Charles LeDray is an American sculptor. He was born in Seattle in 1960. He was a recipient of the "Prix de Rome" from the American Academy in Rome for 1997-98. He lives and works in New York City.

==Early life==
As a child Charles LeDray learned how to sew – a skill, along with carving and ceramic making, which would later define his work. When asked about his love of sewing, LeDray has said, "The more I did, the more I wanted to do." His pieces are often made out of wood, bone, fabric and wire. LeDray does not work with any studio assistants – his art is a one-person pursuit. Charles LeDray is primarily self-taught, although he attended art school in Seattle and worked as a museum guard at the Seattle Art Museum, both briefly.

==Career==
LeDray has been described as "the best-kept secret of the contemporary art world, labouring away for years before completing a sculpture." He does not often discuss the meaning of his work, leaving pieces open to interpretation. According to Alan Artner of the Chicago Tribune, "at a time when contemporary art is often wholly dependent on words, the silent, apparently simple but persistently elusive work of LeDray is akin to a blessing." LeDray is perhaps best known for his small, though correctly proportioned sculptures of everyday objects, which "refrain from feeling precious or adorable."

==Fabric-Based Work==
The subject of LeDray's fabric-based work is primarily clothing; however he is not a fashion designer. Everything he makes is hand-stitched.

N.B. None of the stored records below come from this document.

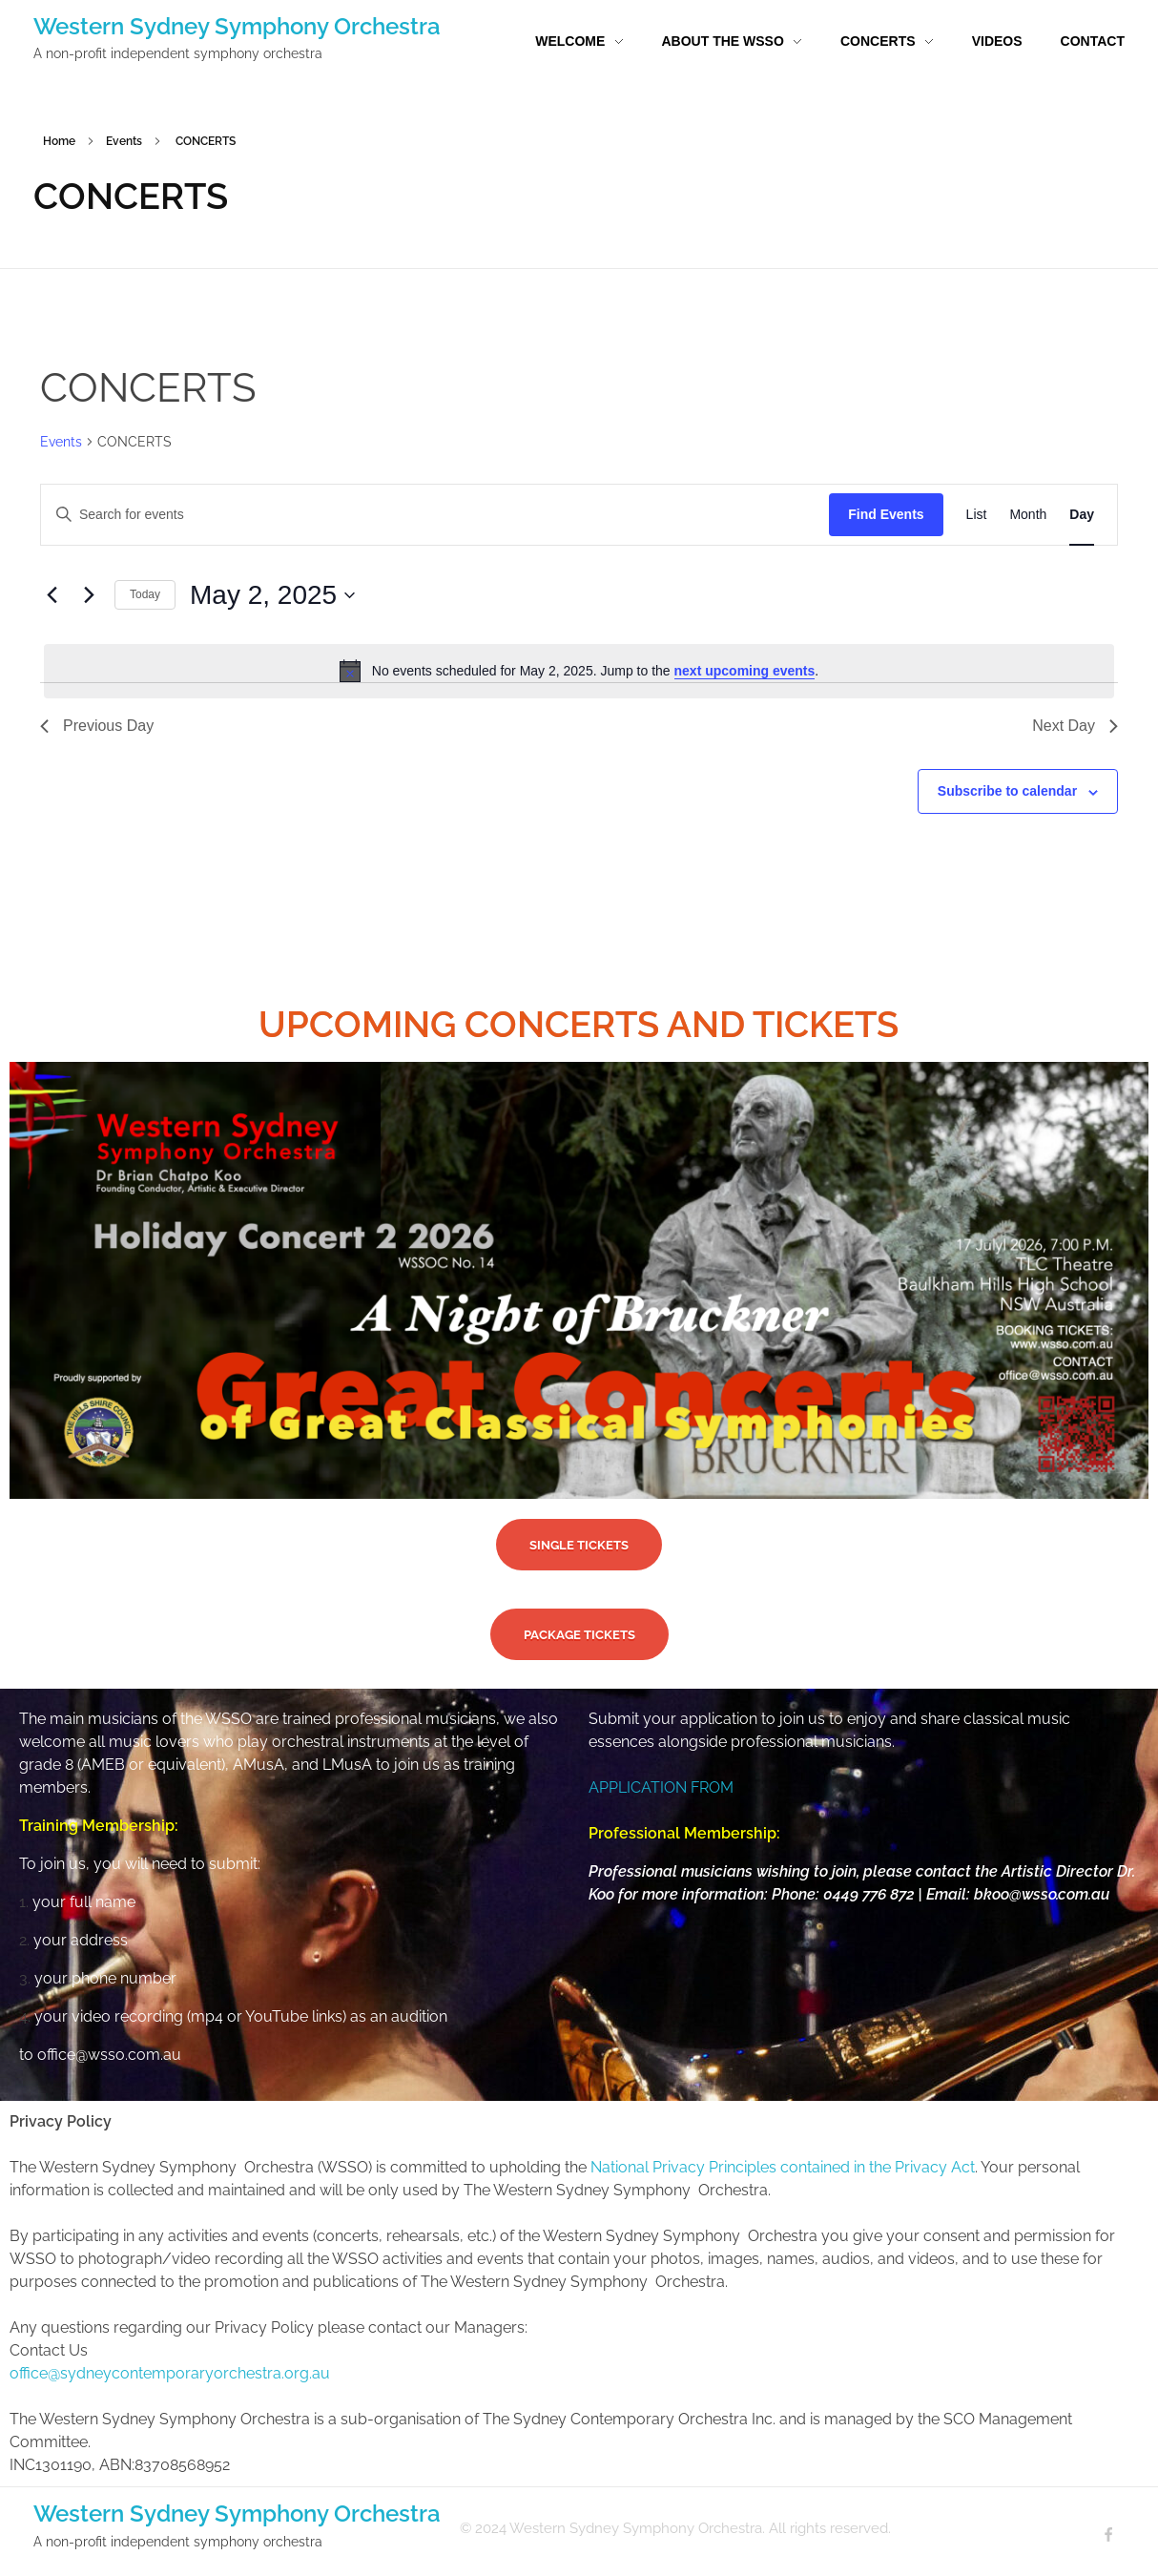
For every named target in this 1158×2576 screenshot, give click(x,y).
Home (59, 141)
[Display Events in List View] (976, 515)
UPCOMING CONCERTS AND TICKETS (578, 1024)
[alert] (579, 670)
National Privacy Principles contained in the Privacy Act (782, 2167)
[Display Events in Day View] (1081, 515)
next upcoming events (745, 670)
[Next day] (88, 595)
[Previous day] (51, 595)
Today (145, 594)
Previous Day (97, 725)
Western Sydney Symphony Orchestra (237, 26)
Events (124, 141)
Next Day (1075, 725)
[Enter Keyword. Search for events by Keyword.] (232, 515)
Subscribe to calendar (1007, 791)
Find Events (885, 514)
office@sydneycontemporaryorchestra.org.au (170, 2373)
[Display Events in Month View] (1027, 515)
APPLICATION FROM (661, 1787)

Each item of clothing by LeDray tells a story, and each piece indicates certain traits which could be found in their wearers. One of LeDray's most frequently visited subjects is men's suits. The clothes include, "miniaturized jackets, shirts and polo tops… trousers, ties, bow ties, gloves, hangers." These sculptures have been interpreted as "marvels of meticulous craftsmanship and poetic symbols of male identity." A three part installation, titled Mens Suits (2006–2009), commissioned by Artangel, was first exhibited in London from 11 July 2009- 18 October 2009. The completion of Mens Suits marked the culmination of three years of full-time work.

==Ceramic Works==
LeDray also makes hand-thrown ceramic objects. Milk and Honey (1994–1996), is one of these works. Contained within a freestanding glass cabinet, this piece is composed of 2,000 white, miniature ceramic vessels including teapots, vases and saltshakers.

==Workworkworkworkwork==
Workworkworkworkwork (1991) is another example of LeDray's ability to create collections of pieces. Workworkworkworkwork consists of 588 objects, including shirts, pottery, paintings, necklaces and magazines that recreate displays of objects for sale that homeless people frequently put on New York sidewalks. The piece is not classified by object, however it is more of a confusion of pieces, each "grouping is ordered in its own special way, as if different senses of order were involved, individual orders—different levels of marketing and presentability."

==Bone Sculptures==
LeDray has made pieces out of human bone. His first works in this medium were depictions of solar system models. He has also used bone to carve sculptures of a flea's ladder, a music stand, a door and a full-size stalk of wheat.